Because GitHub stopped absorbing the compute. On June 1, 2026, every Copilot plan moved to usage-based billing — premium request units were replaced by 'AI Credits' that drain based on token usage, including input, output, and cached tokens, at each model's published API rate. GitHub's own explanation: Copilot is now 'an agentic platform capable of running long, multi-step coding sessions' with 'significantly higher compute and inference demands,' and under the old flat price 'a quick chat question and a multi-hour autonomous coding session can cost the user the same amount.' The price didn't really go up. The meter just got handed to you.
Why are enterprise AI agent costs so unpredictable?
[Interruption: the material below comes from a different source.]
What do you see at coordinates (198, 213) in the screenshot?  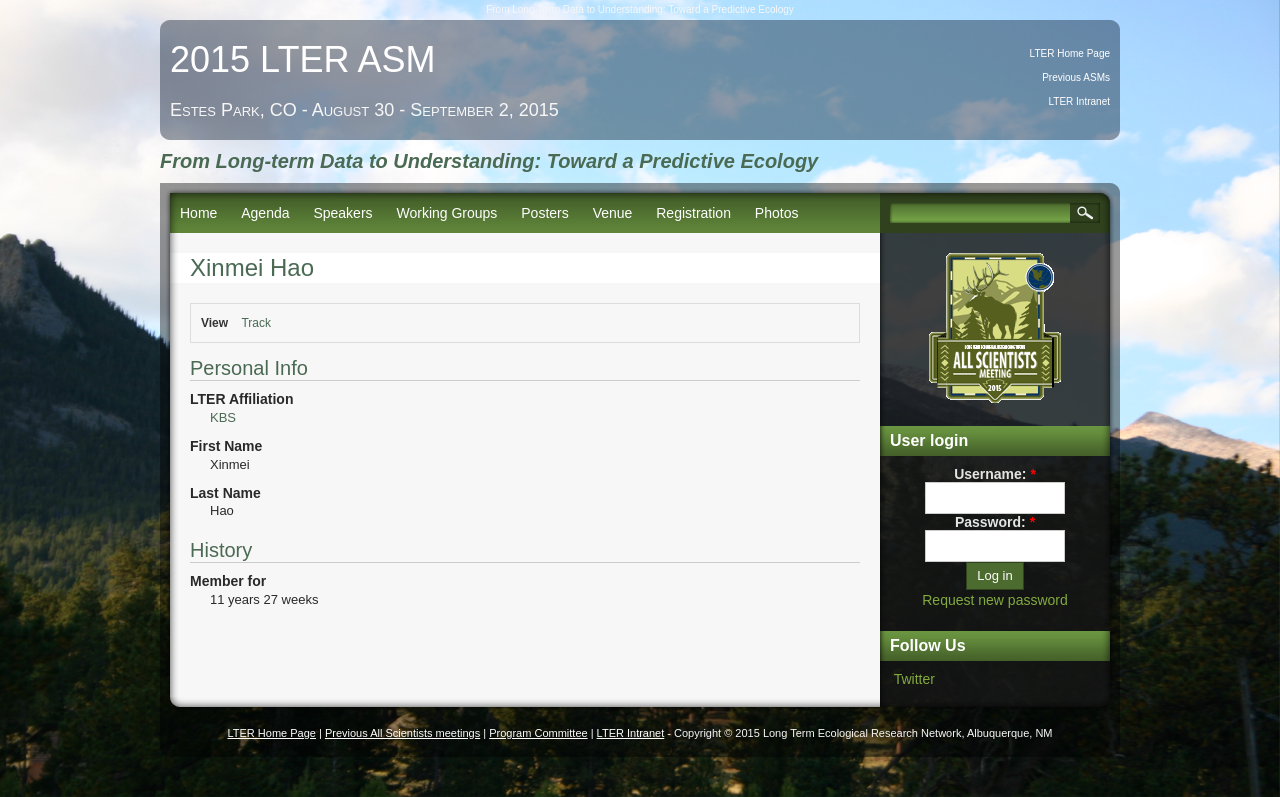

Because an agent's cost scales with how much work it does, not how many people use it. A traditional chat answer takes hundreds of tokens; per EY's 2026 analysis, an agentic workflow can consume hundreds of thousands of tokens in a single session as it plans, retrieves, calls tools, and loops. EY puts the same customer-service interaction at $0.04 in 2023 and $1.20 in 2026 once it became an orchestrated agentic system — roughly 30 times more. A flat seat license hides that variance. A per-token meter exposes it, and most budgets were built on the flat number.
Who should own AI agent costs inside a company?
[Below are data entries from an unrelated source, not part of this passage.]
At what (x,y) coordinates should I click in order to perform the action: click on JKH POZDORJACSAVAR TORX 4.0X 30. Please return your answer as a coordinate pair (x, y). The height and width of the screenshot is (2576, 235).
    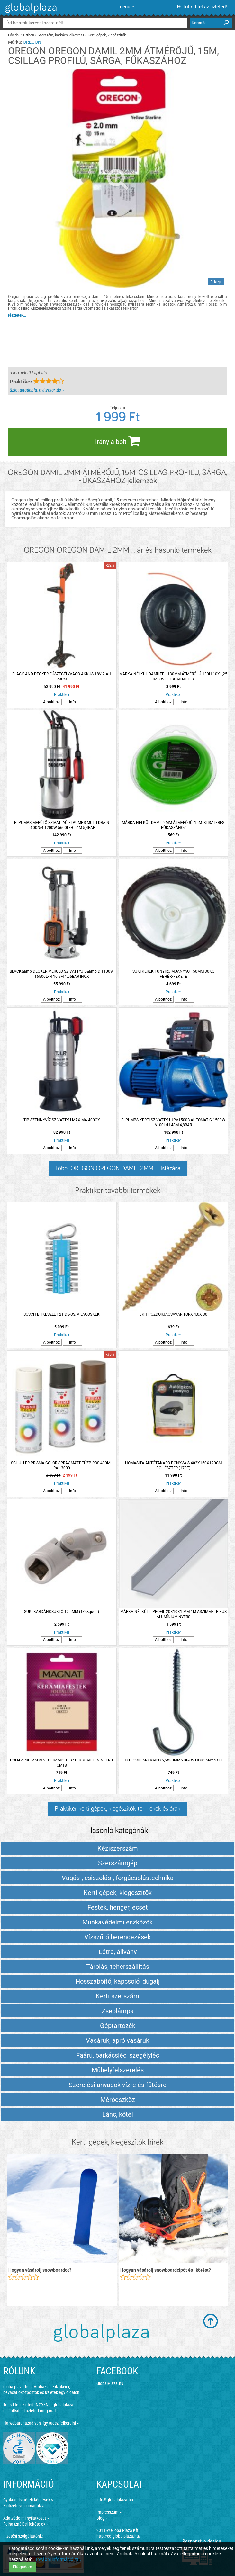
    Looking at the image, I should click on (173, 1314).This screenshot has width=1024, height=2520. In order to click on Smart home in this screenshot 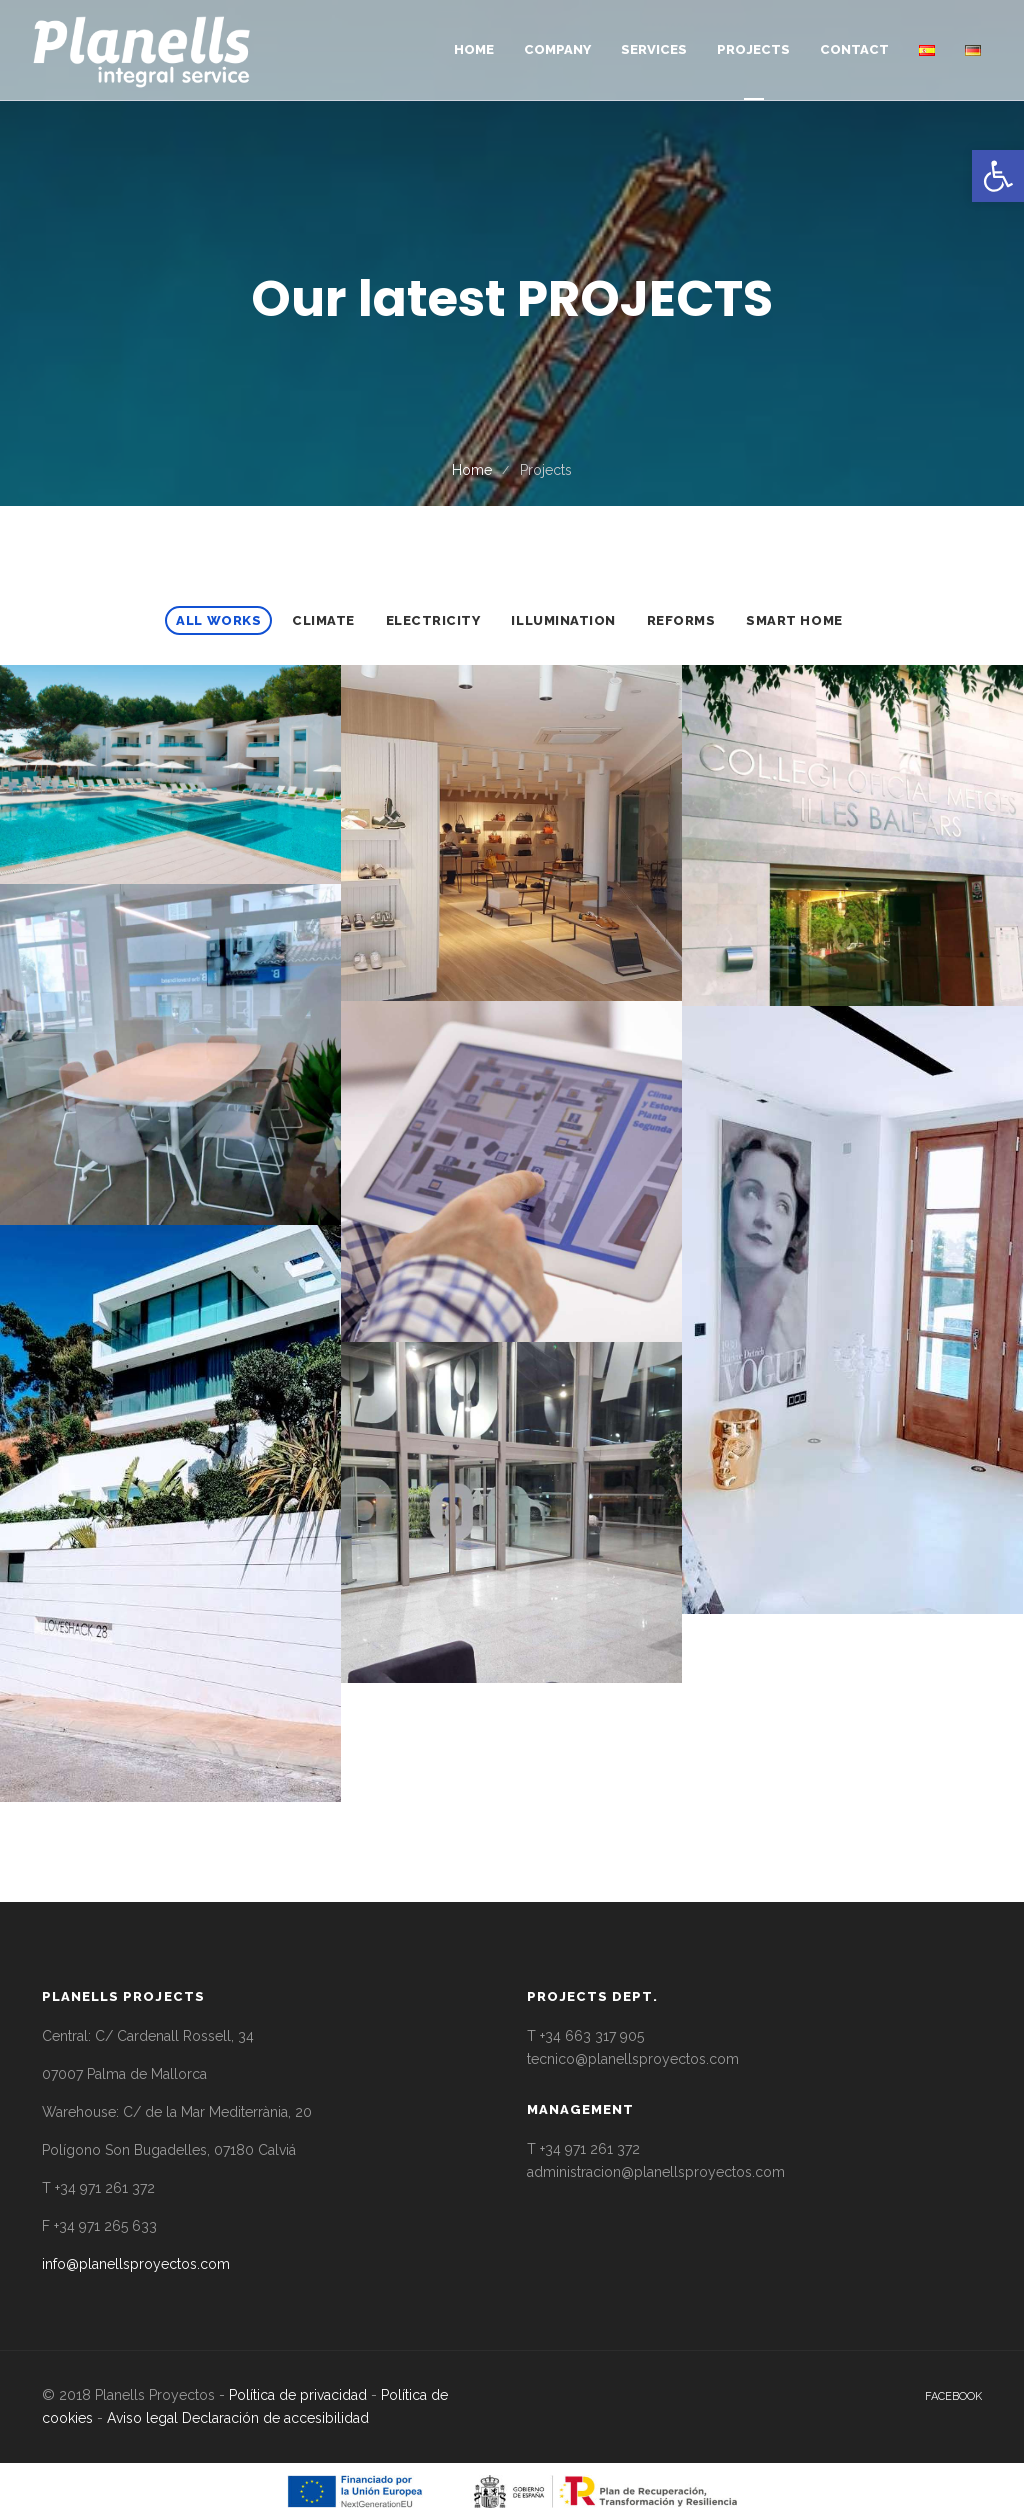, I will do `click(794, 620)`.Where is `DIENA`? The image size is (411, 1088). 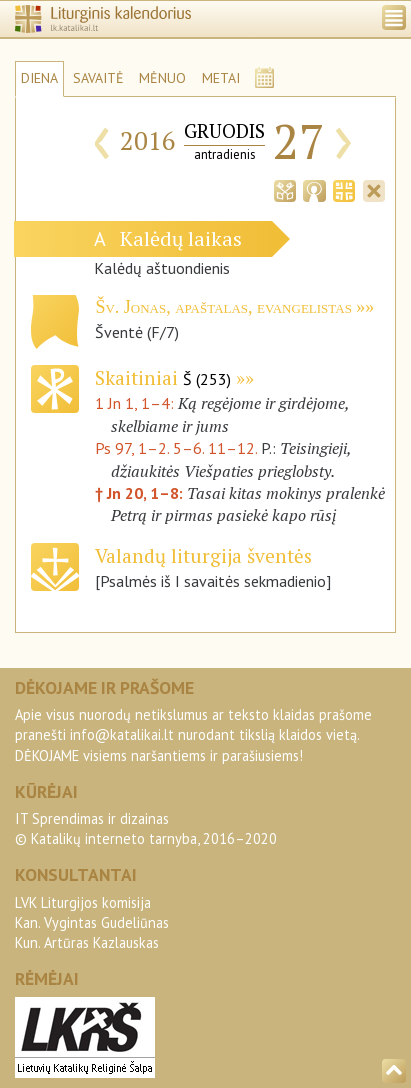 DIENA is located at coordinates (39, 78).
Someone, by name, per workflow — and that role usually doesn't exist yet. Finance budgeted seats. Engineering ships the agent loops that burn tokens. Operations hits the cap when work stops mid-month. The token consumption sits in the seam between them, and a cost no one owns is a cost no one forecasts. The fix is the same as any integration problem: make the consumption legible (instrument tokens per workflow, not just per user), then assign an owner who reconciles the forecast against the bill.
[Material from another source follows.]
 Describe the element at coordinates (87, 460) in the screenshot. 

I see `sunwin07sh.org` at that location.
Do AI agents cut costs by replacing headcount?
That's the wrong math, and it's the one driving cancellations. Gartner's May 2026 view is blunt: autonomous business and AI-driven layoffs 'may create budget room but do not deliver returns.' Real ROI shows up when AI removes a step from a process — a status chase, a re-keyed record, a manual reconciliation — not when it removes a name from payroll. If you justify an agent by the salary it replaces while ignoring the metered token bill it adds, you can end up paying more for less.
How do you control AI agent costs the right way?
Meter the process before you negotiate the bill. Instrument token consumption per workflow so you know which agent loop costs what. Route by task — cheap models for routine steps, frontier models only where they change the answer — instead of sending everything to the most expensive model. Cap by workflow, not just by user. And give one person the forecast. The vendor's pricing page is the last lever; the consumption you can't see is the first.